L’une des premières nouveautés qui impose la subordination des aides au respect des droits de l’homme. Enfin, un autre facteur qui se manifeste dans les années 1980, élargissement géographique des rapports de la CEE avec les zones en développement du reste du monde, comme l’Asie et l’Amérique latine.

-Les partenariats traditionnels de l’Afrique à l’épreuve de l’irruption de nouveaux pays émergents :

Le besoin de visibilité dans l’arène mondiale conduit les pays émergents comme la Chine à se lancer à la conquête du monde.
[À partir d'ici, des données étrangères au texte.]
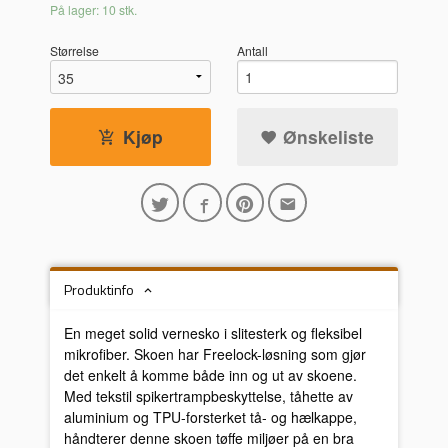
På lager: 10 stk.
Størrelse
Antall
Kjøp
Ønskeliste
Produktinfo
En meget solid vernesko i slitesterk og fleksibel
mikrofiber. Skoen har Freelock-løsning som gjør
det enkelt å komme både inn og ut av skoene.
Med tekstil spikertrampbeskyttelse, tåhette av
aluminium og TPU-forsterket tå- og hælkappe,
håndterer denne skoen tøffe miljøer på en bra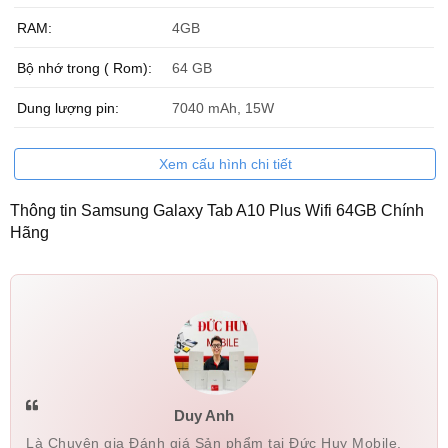
RAM:
4GB
Bộ nhớ trong ( Rom):
64 GB
Dung lượng pin:
7040 mAh, 15W
Xem cấu hình chi tiết
Thông tin Samsung Galaxy Tab A10 Plus Wifi 64GB Chính
Hãng
Duy Anh
Là Chuyên gia Đánh giá Sản phẩm tại Đức Huy Mobile.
Leurs entreprises s’imposent dans bien des secteurs de l’économie mondiale à une vitesse qui n’a de limite que leurs capacités financières et leur soif de conquête.

L’émergence de nouvelles puissances engendre par définition des défis pour les puissances déjà établies. L’affirmation économique des pays émergents modifie l’équilibre géopolitique existant. Pour freiner l’avancée de ces nouveaux venus dans ce qui est appelé « le pré carré européen », il convient d’adopter une nouvelle politique du partenariat UE-Afrique. La stratégie européenne de reconquête et de protection de ses intérêts vise à appréhender le continent africain ni plus ni moins que comme un marché parmi d’autres et de traiter en conséquence.

L’évolution des coopérations décentralisées françaises au service de la reconquête économique européenne : remise en cause de l’aide au développement ?

La crise économique mondiale de 2008 qui chamboule les économies des pays pourvoyeurs classiques de l’aide au développement marque un changement considérable dans la coopération décentralisée. Les acteurs locaux français sont appelés à faire preuve de cohérence et de vision commune avec l’État pour une diplomatie démultipliée.